I do have a question concerning the recently release Nvidia Titan Z GPU. Titan Z is technically a Multi-GPU, that has two GK110 on one PCB.

My questions are now (I am not familiar with multi-GPUs at all):

1.) How are those two silicon chips interconnected (sli interface, yes or no?, if not, what kind of interface do they use?)? Or is this detail a company secret?

2.) At the GTC 2014 it was stated, that there is a feature, that is called “power balancing”. This means that the capability, compared to a “2-way SLI” System is extended, right? Is there any kind of whitepaper, which explains this feature in detail and how does it affect CUDA programming?


  1. They are connected via a Gen3 PCIE switch. The switch has 2 downstream ports, each connected to a GPU. The upstream port is connected to the PCIE edge connector on the card. Most recent dual GPU cards since the emergence of PCIE use this general configuration. For most purposes, the switch is “transparent”.

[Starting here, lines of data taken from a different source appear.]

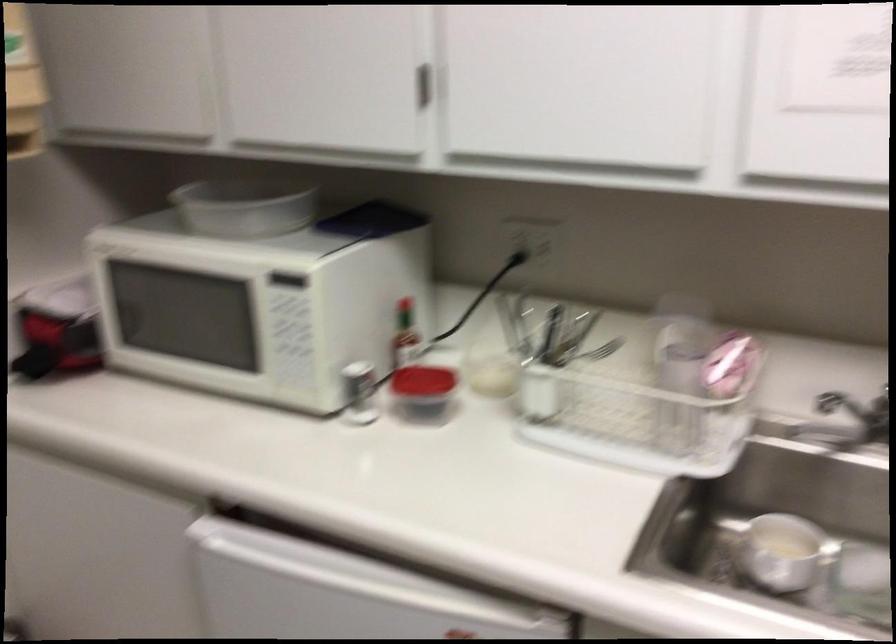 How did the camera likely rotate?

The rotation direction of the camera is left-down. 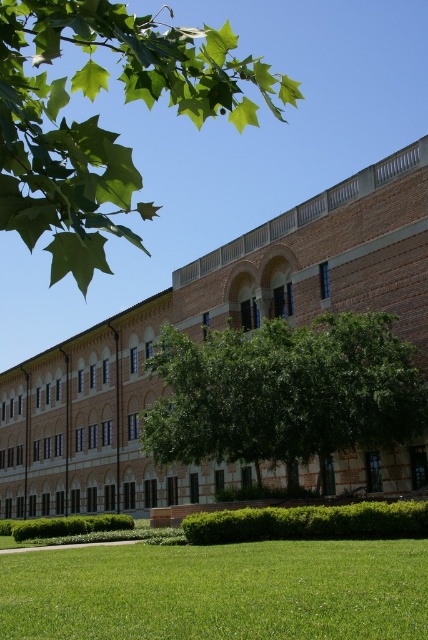 Between green leafy tree at upper left and green grass at lower center, which one has more height?

green leafy tree at upper left is taller.

Is point (216, 96) closer to camera compared to point (356, 557)?

Yes, point (216, 96) is in front of point (356, 557).

Is point (73, 195) closer to viewer compared to point (198, 573)?

That is True.

In order to click on green leafy tree at upper left in this screenshot , I will do `click(98, 116)`.

Can you confirm if green grass at lower center is bigger than green leafy tree at center?

No, green grass at lower center is not bigger than green leafy tree at center.

Measure the distance between green grass at lower center and camera.

60.58 feet

Is point (306, 550) farther from camera compared to point (392, 422)?

No, (306, 550) is closer to viewer.

Where is `green grass at lower center`? The width and height of the screenshot is (428, 640). green grass at lower center is located at coordinates (219, 592).

Can you confirm if green leafy tree at upper left is positioned to the right of green leafy tree at center?

In fact, green leafy tree at upper left is to the left of green leafy tree at center.

Between green leafy tree at upper left and green leafy tree at center, which one is positioned higher?

green leafy tree at upper left is above.

This screenshot has width=428, height=640. Find the location of `green leafy tree at upper left`. green leafy tree at upper left is located at coordinates (98, 116).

"Beneath sits the GTX TITAN Z’s dual GK110 GTX TITAN Black GPUs, and our revolutionary 12-phase dynamic power balancing technology that ensures peak performance at all times.

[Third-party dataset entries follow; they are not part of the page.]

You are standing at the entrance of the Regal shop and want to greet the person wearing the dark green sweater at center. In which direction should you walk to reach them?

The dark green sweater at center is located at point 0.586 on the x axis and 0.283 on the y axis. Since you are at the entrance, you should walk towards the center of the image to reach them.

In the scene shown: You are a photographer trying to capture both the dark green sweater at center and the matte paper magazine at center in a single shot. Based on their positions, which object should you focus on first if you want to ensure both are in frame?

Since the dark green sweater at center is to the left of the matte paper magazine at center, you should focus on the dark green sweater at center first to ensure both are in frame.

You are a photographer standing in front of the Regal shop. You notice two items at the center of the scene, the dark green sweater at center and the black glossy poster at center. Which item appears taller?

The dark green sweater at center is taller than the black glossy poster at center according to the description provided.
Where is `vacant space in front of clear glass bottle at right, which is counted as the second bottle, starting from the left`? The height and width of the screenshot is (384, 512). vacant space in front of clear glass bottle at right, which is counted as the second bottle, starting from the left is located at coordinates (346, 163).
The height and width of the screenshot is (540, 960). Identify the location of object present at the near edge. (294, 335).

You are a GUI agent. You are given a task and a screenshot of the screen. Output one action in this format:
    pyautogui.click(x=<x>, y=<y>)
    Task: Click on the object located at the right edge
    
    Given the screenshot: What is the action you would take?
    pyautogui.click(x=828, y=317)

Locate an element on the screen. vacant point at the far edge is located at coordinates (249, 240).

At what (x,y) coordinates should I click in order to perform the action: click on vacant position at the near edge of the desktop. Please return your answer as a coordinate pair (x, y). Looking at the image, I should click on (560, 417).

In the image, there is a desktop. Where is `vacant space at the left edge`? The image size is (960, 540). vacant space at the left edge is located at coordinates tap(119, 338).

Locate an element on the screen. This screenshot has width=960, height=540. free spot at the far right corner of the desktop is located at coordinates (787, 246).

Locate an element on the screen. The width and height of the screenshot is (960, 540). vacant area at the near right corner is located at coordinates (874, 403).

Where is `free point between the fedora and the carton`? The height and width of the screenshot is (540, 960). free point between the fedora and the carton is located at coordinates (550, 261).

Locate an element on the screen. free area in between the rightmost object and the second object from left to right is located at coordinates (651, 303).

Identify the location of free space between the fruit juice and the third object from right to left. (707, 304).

In the past, exactly half of the power was routed to each GPU. However, depending on variations in cooling, workload and manufacturing process, one GPU may have required more power than the other. Now, we dynamically route power to each GPU, ensuring each is fully optimized"

I don’t know of a whitepaper. It means that the on-board power regulator is no longer limited to half of the power for each GPU, but in some cases can exceed this limit for one GPU, depending on what is going on with the other GPU.

If the Titan Z is like all the previous dual GPU cards that NVIDIA has made, the card will be contain two completely separate GPU systems connected via an on-card PCI-Express switch to each other and the external PCI-Express interface. The two GPUs will each have their own distinct memory, and any CUDA-related data transfer will have to go through the PCI-Express switch. You will see two CUDA devices, and you will need to use standard multi-GPU programming techniques to use both GPUs at the same time. Kernels can be launched on each device individually, and the GPUs can access each others memory (thanks to unified virtual addressing on 64-bit platforms), but only at PCI-Express speeds.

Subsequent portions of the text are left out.